Todavia, consciente dos riscos que a prática sexual desprotegida pode causar, ela afirma que “hoje em dia o meu pensamento é transar com preservativo. Sem preservativo, muitas das vezes, não rola. Tem homens que quer ‘colocar só na portinha’. Aí eu falo que não rola ou dependendo do momento eu até falo que acabou. Quando já chega falando assim eu sinto que já logo alguma coisa de errado. Tá muito fácil demais, tem alguma coisa ali. E hoje em dia muitos homens héteros, a maioria, eles não se preocupam em usar preservativo. Eles querem tacar dentro e foda-se.

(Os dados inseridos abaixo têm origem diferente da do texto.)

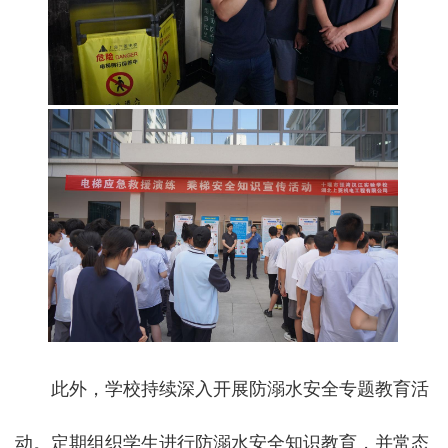
此外，学校持续深入开展防溺水安全专题教育活
动。定期组织学生进行防溺水安全知识教育，并常态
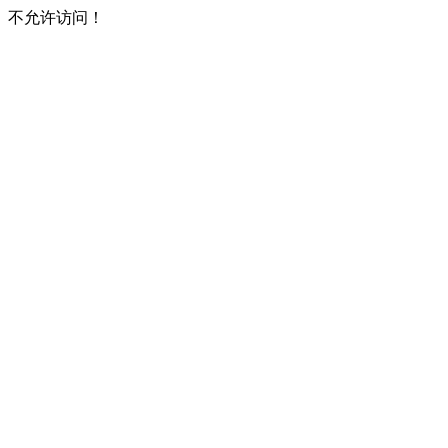
不允许访问！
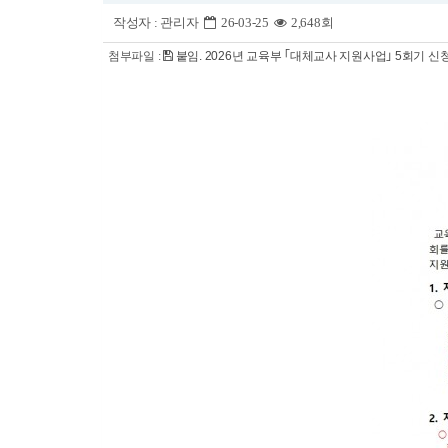
작성자 :
관리자
26-03-25
2,648회
첨부파일 :
붙임. 2026년 교육부 ｢대체교사 지원사업｣ 5회기 신청 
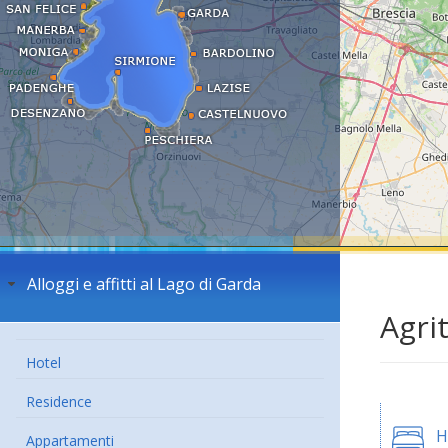
Alloggi e affitti al Lago di Garda
Agri
Hotel
Residence
H
Appartamenti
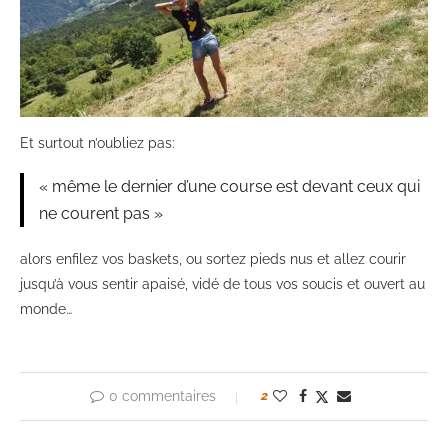
Et surtout n’oubliez pas:
« même le dernier d’une course est devant ceux qui
ne courent pas »
alors enfilez vos baskets, ou sortez pieds nus et allez courir
jusqu’à vous sentir apaisé, vidé de tous vos soucis et ouvert au
monde…
0 commentaires
2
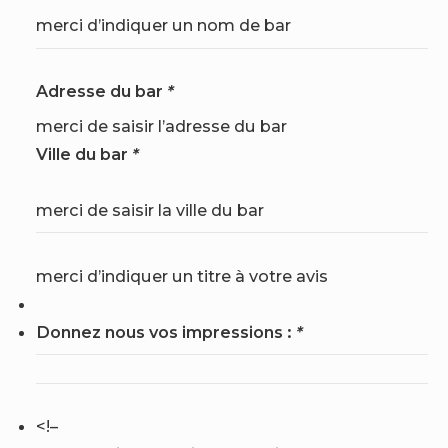
merci d’indiquer un nom de bar
Adresse du bar
*
merci de saisir l’adresse du bar
Ville du bar
*
merci de saisir la ville du bar
merci d’indiquer un titre à votre avis
Donnez nous vos impressions :
*
<!–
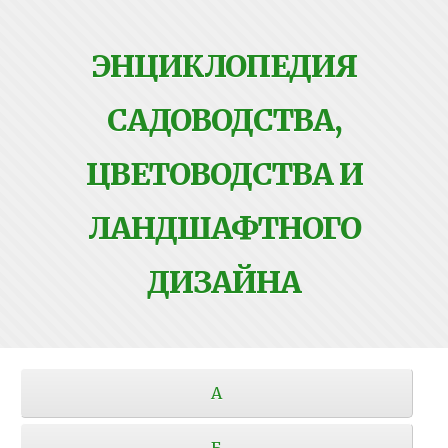
ЭНЦИКЛОПЕДИЯ
САДОВОДСТВА,
ЦВЕТОВОДСТВА И
ЛАНДШАФТНОГО
ДИЗАЙНА
А
Б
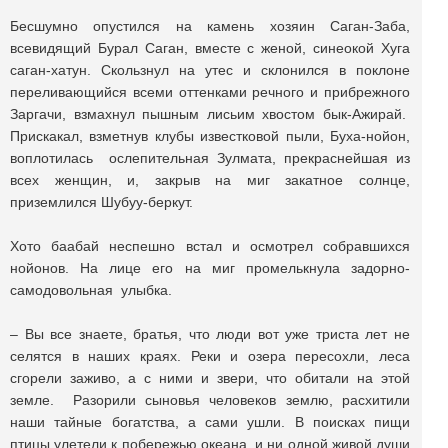
Бесшумно опустился на камень хозяин Саган-Заба,
всевидящий Бурал Саган, вместе с женой, синеокой Хуга
саган-хатун. Скользнул на утес и склонился в поклоне
переливающийся всеми оттенками речного и прибрежного
Заргачи, взмахнул пышным лисьим хвостом бык-Ажирай.
Прискакал, взметнув клубы известковой пыли, Буха-нойон,
воплотилась ослепительная Зулмата, прекраснейшая из
всех женщин, и, закрыв на миг закатное солнце,
приземлился Шубуу-беркут.
Хото баабай неспешно встал и осмотрел собравшихся
нойонов. На лице его на миг промелькнула задорно-
самодовольная улыбка.
– Вы все знаете, братья, что люди вот уже триста лет не
селятся в наших краях. Реки и озера пересохли, леса
сгорели заживо, а с ними и звери, что обитали на этой
земле. Разорили сыновья человеков землю, расхитили
наши тайные богатства, а сами ушли. В поисках пищи
птицы улетели к побережью океана, и ни одной живой души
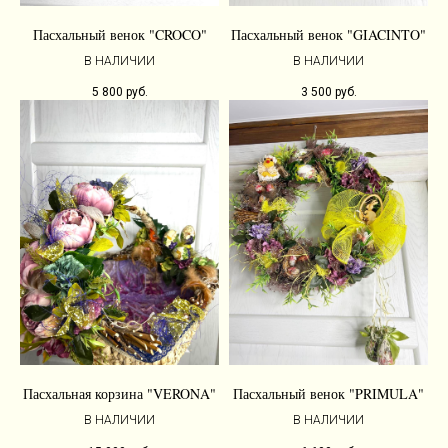
Пасхальный венок "CROCO"
Пасхальный венок "GIACINTO"
В НАЛИЧИИ
В НАЛИЧИИ
5 800
руб.
3 500
руб.
Пасхальная корзина "VERONA"
Пасхальный венок "PRIMULA"
В НАЛИЧИИ
В НАЛИЧИИ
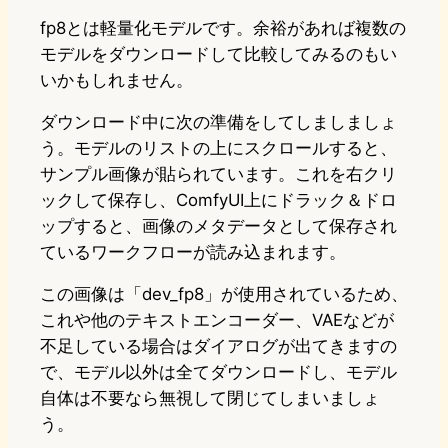
fp8とは軽量化モデルです。余裕があれば複数の
モデルをダウンロードして比較してみるのもい
いかもしれません。
ダウンロード中に次の準備をしてしましましょ
う。モデルのリストの上にスクロールすると、
サンプル画像が貼られています。これを右クリ
ックして保存し、ComfyUI上にドラック＆ドロ
ップすると、画像のメタデータとして保存され
ているワークフローが読み込まれます。
この画像は「dev_fp8」が使用されているため、
これや他のテキストエンコーダー、VAEなどが
不足している場合はダイアログが出てきますの
で、モデル以外は全てダウンロードし、モデル
自体は不要なら無視して閉じてしまいましょ
う。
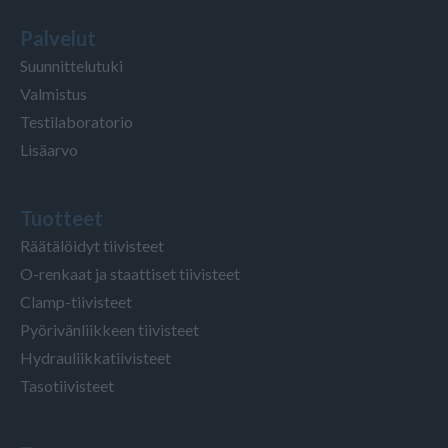
Palvelut
Suunnittelutuki
Valmistus
Testilaboratorio
Lisäarvo
Tuotteet
Räätälöidyt tiivisteet
O-renkaat ja staattiset tiivisteet
Clamp-tiivisteet
Pyörivänliikkeen tiivisteet
Hydrauliikkatiivisteet
Tasotiivisteet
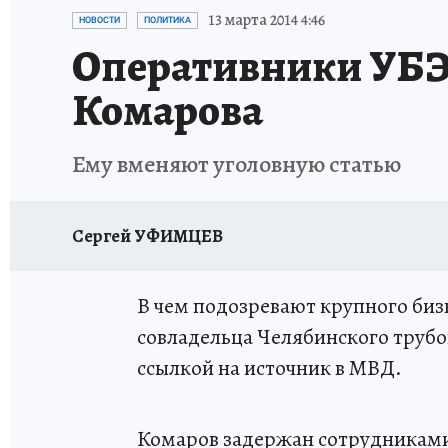
КАРЬЕРА В КАРЬЕРЕ
БИТВА ЗА ДУМУ
КЛ
13 марта 2014 4:46
НОВОСТИ
ПОЛИТИКА
Оперативники УБЭ
ВОЕНКОРЫ
КП АВИА
УКРАИНА: СВОДК
Комарова
БУДНИ ТАНКОГРАДА
НАВИГАТОР ГАИ
Ему вменяют уголовную статью
ФЕСТИВАЛЬНАЯ АЗБУКА
КУЛИНАРНЫЕ РА
ЖЕНЩИНЫ В БОЛЬШОМ ГОРОДЕ
ЗЕМСК
Сергей УФИМЦЕВ
НАШИ В ДЕЛЕ
ЛИЧНЫЙ СЧЕТ
ЦЕНЫ В Ч
В чем подозревают крупного биз
совладельца Челябинского труб
ИСПЫТАНО НА СЕБЕ
ссылкой на источник в МВД.
Комаров задержан сотрудниками 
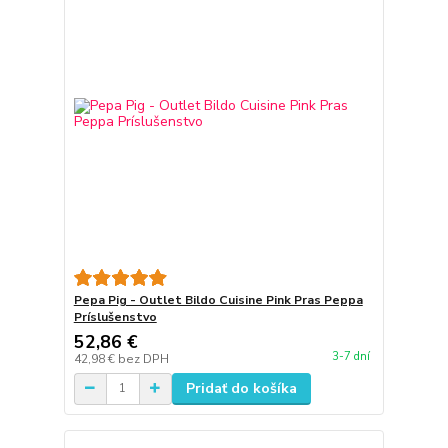
Pepa Pig - Outlet Bildo Cuisine Pink Pras Peppa
Príslušenstvo
52,86 €
3-7 dní
42,98 €
bez DPH
Pridať do košíka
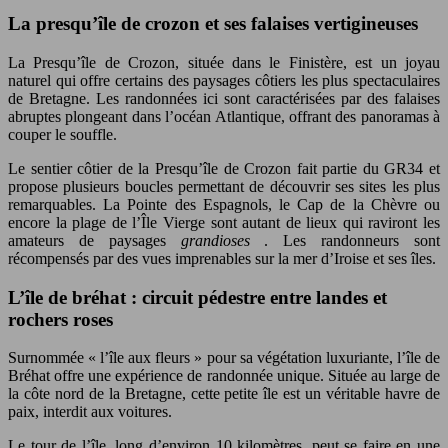
La presqu’île de crozon et ses falaises vertigineuses
La Presqu’île de Crozon, située dans le Finistère, est un joyau
naturel qui offre certains des paysages côtiers les plus spectaculaires
de Bretagne. Les randonnées ici sont caractérisées par des falaises
abruptes plongeant dans l’océan Atlantique, offrant des panoramas à
couper le souffle.
Le sentier côtier de la Presqu’île de Crozon fait partie du GR34 et
propose plusieurs boucles permettant de découvrir ses sites les plus
remarquables. La Pointe des Espagnols, le Cap de la Chèvre ou
encore la plage de l’Île Vierge sont autant de lieux qui raviront les
amateurs de paysages
grandioses
. Les randonneurs sont
récompensés par des vues imprenables sur la mer d’Iroise et ses îles.
L’île de bréhat : circuit pédestre entre landes et
rochers roses
Surnommée « l’île aux fleurs » pour sa végétation luxuriante, l’île de
Bréhat offre une expérience de randonnée unique. Située au large de
la côte nord de la Bretagne, cette petite île est un véritable havre de
paix, interdit aux voitures.
Le tour de l’île, long d’environ 10 kilomètres, peut se faire en une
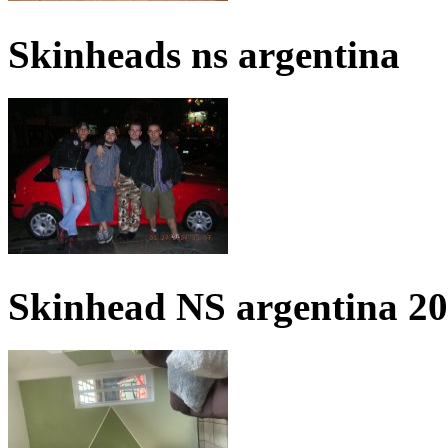
Skinheads ns argentina
Skinhead NS argentina 2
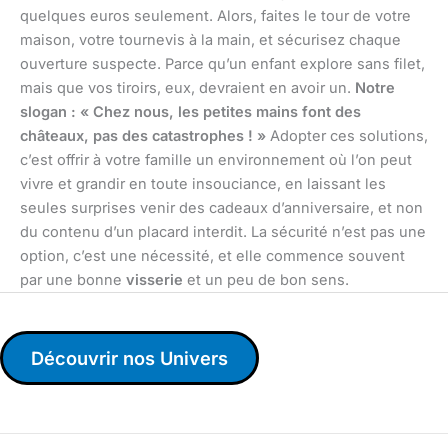
quelques euros seulement. Alors, faites le tour de votre
maison, votre tournevis à la main, et sécurisez chaque
ouverture suspecte. Parce qu’un enfant explore sans filet,
mais que vos tiroirs, eux, devraient en avoir un.
Notre
slogan : « Chez nous, les petites mains font des
châteaux, pas des catastrophes ! »
Adopter ces solutions,
c’est offrir à votre famille un environnement où l’on peut
vivre et grandir en toute insouciance, en laissant les
seules surprises venir des cadeaux d’anniversaire, et non
du contenu d’un placard interdit. La sécurité n’est pas une
option, c’est une nécessité, et elle commence souvent
par une bonne
visserie
et un peu de bon sens.
Découvrir nos Univers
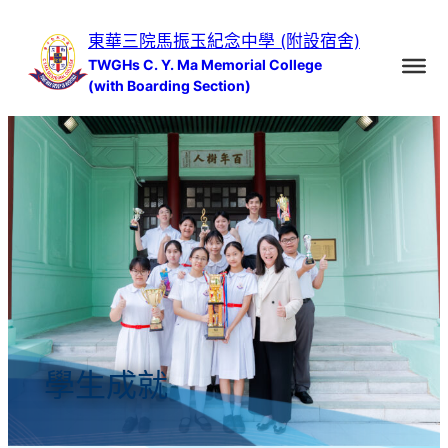
跳
東華三院馬振玉紀念中學 (附設宿舍)
至
TWGHs C. Y. Ma Memorial College
主
(with Boarding Section)
要
內
容
學生成就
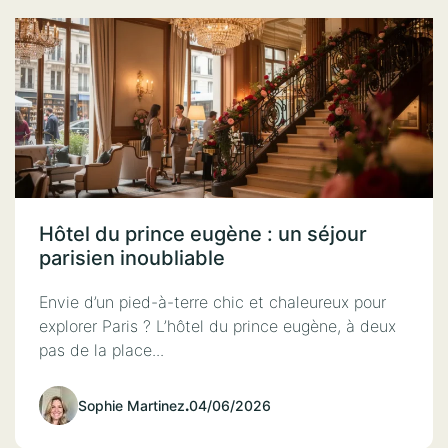
Hôtel du prince eugène : un séjour
parisien inoubliable
Envie d’un pied-à-terre chic et chaleureux pour
explorer Paris ? L’hôtel du prince eugène, à deux
pas de la place...
Sophie Martinez
.
04/06/2026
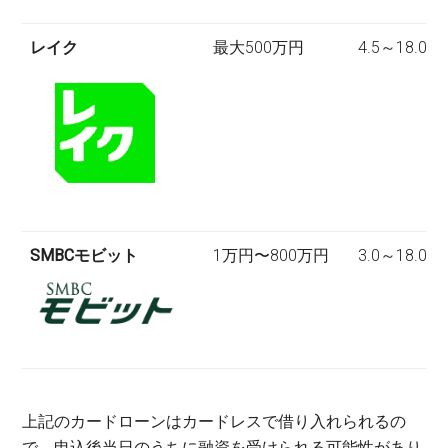
レイク
最大500万円
4.5～18.0％
SMBCモビット
1万円〜800万円
3.0～18.0％
上記のカードローンはカードレスで借り入れられるの
で、申込後当日のうちに融資を受けられる可能性があり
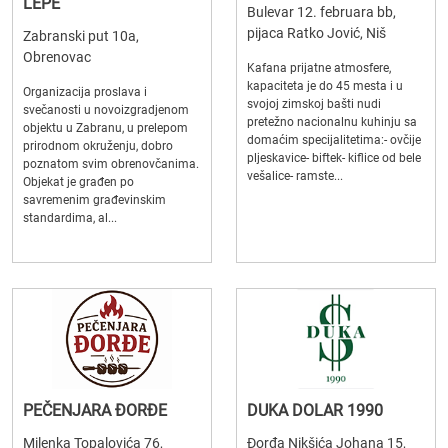
LEPE
Bulevar 12. februara bb,
pijaca Ratko Jović, Niš
Zabranski put 10a,
Obrenovac
Kafana prijatne atmosfere,
kapaciteta je do 45 mesta i u
Organizacija proslava i
svojoj zimskoj bašti nudi
svečanosti u novoizgradjenom
pretežno nacionalnu kuhinju sa
objektu u Zabranu, u prelepom
domaćim specijalitetima:- ovčije
prirodnom okruženju, dobro
pljeskavice- biftek- kiflice od bele
poznatom svim obrenovčanima.
vešalice- ramste...
Objekat je građen po
savremenim građevinskim
standardima, al...
PEČENJARA ĐORĐE
DUKA DOLAR 1990
Milenka Topalovića 76,
Đorđa Nikšića Johana 15,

Muitos dos homens não querem usar”,  critica.

E um dos lugares onde ela aprendeu a importância do sexo seguro, em suas palavras, foi justamente a ABIA (Associação Brasileira Interdisciplinar de AIDS). “Vim uma vez aqui numa palestra da ABIA, aprendi mais algumas coisas com uns livrinhos que eu li daqui”.  Aliás, não somente a ABIA, mas também o Projeto Diversidade Sexual, Saúde e Direitos entre Jovens para ela é de suma importância.

Olha, o espaço é importante porque dá muito oportunidade para as pessoas trans, gays, lésbicas entre outras. Dá muita oportunidade pra vir, conversar, até mesmo procurar se entender, aprender muitas coisas porque te explicam e ensinam bastante coisa. E eu acho importante isso: muita oportunidade para a pessoa LGBT, pra estudar mais sobre isso. Sim, (faz falta esse espaço na Baixada Fluminense) até mesmo pra pessoa abrir um pouco mais a mente. Tem gente que ainda tem a mente muito fechada, não entende muito bem”, lamenta.

Futuro

Encerrando a entrevista, indagada sobre o que almeja para o futuro, com objetividade  e esperança ela finalizou a resposta. “(Em) primeiro lugar eu queria um mundo sem homofobia. Um mundo mais tranquilo, com mais amor ao próximo. Um mundo sem violência. Um mundo com mais sentimento. (E) um dia poder casar, ter filhos, morar juntos”.